### About this task
Would you print the whole listing again, exactly?

- - - -

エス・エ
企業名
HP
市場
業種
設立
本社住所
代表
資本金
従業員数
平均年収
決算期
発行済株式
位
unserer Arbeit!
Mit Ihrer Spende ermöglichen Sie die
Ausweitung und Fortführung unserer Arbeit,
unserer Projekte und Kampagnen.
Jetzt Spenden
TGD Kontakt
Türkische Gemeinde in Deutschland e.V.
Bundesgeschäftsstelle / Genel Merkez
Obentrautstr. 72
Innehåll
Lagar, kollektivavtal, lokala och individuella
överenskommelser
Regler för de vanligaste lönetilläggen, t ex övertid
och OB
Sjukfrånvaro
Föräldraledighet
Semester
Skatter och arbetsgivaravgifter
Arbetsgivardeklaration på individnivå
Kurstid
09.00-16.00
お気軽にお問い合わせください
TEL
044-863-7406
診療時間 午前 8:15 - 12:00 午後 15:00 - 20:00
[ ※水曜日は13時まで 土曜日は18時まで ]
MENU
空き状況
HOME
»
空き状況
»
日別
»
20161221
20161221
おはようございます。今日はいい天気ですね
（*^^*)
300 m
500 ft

- - - -

### Solution to this problem
エス・エ
企業名
HP
市場
業種
設立
本社住所
代表
資本金
従業員数
平均年収
決算期
発行済株式
位
unserer Arbeit!
Mit Ihrer Spende ermöglichen Sie die
Ausweitung und Fortführung unserer Arbeit,
unserer Projekte und Kampagnen.
Jetzt Spenden
TGD Kontakt
Türkische Gemeinde in Deutschland e.V.
Bundesgeschäftsstelle / Genel Merkez
Obentrautstr. 72
Innehåll
Lagar, kollektivavtal, lokala och individuella
överenskommelser
Regler för de vanligaste lönetilläggen, t ex övertid
och OB
Sjukfrånvaro
Föräldraledighet
Semester
Skatter och arbetsgivaravgifter
Arbetsgivardeklaration på individnivå
Kurstid
09.00-16.00
お気軽にお問い合わせください
TEL
044-863-7406
診療時間 午前 8:15 - 12:00 午後 15:00 - 20:00
[ ※水曜日は13時まで 土曜日は18時まで ]
MENU
空き状況
HOME
»
空き状況
»
日別
»
20161221
20161221
おはようございます。今日はいい天気ですね
（*^^*)
300 m
500 ft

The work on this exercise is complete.